- Established: 2010; acts since 2013
- Jurisdiction: Kyrgyzstan
- Location: Erkindik Avenue 39, Bishkek
- Composition method: Presidential, Parliamentary and Council on Selection of Judges nomination
- Authorised by: Kyrgyz Constitution
- Judge term length: 7
- Number of positions: 11
- Website: Official website

Chairman of the Constitutional Chamber of the Supreme Court
- Currently: Karybek Duisheev
- Since: 1 July 2019

= Constitutional Chamber of the Supreme Court of Kyrgyzstan =

The Constitutional Chamber of the Supreme Court of the Kyrgyz Republic (Kyrgyz: Кыргыз Республикасынын Жогорку сотунун Конституциялык Палатасы) is Kyrgyzstan's highest judicial authority which independently performs the constitutional oversight of legislation.

== History ==
The Constitutional Chamber of the Supreme Court was established with the new Constitution after the 2010 Kyrgyz Revolution.
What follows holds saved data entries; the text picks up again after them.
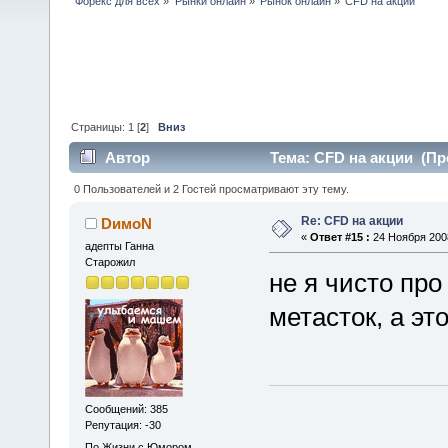
Форекс для всех
»
Рынки онлайн
»
Рынок онлайн
»
CFD на акции
Страницы:
1
[
2
]
Вниз
Автор
Тема: CFD на акции (Пр
0 Пользователей и 2 Гостей просматривают эту тему.
Re: CFD на акции
DимоN
«
Ответ #15 :
24 Ноября 2008
адепты Ганна
Старожил
не я чисто про
метасток, а эт
Сообщений: 385
Репутация: -30
По Жизни с Юмором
The original Constitutional Court was abolished after the unrest by the Provisional Government, since it was seen as a body "contributing to the strengthening the power of an individual person"

== Composition ==
The chamber consists of 11 judges. The judges are appointed with the advice of the Council of Judges' Selection, approval by the President, and a vote by the Parliament.
There are 10 judges at work currently. The Chairman of the Chamber is Erkinbek Mamyrov.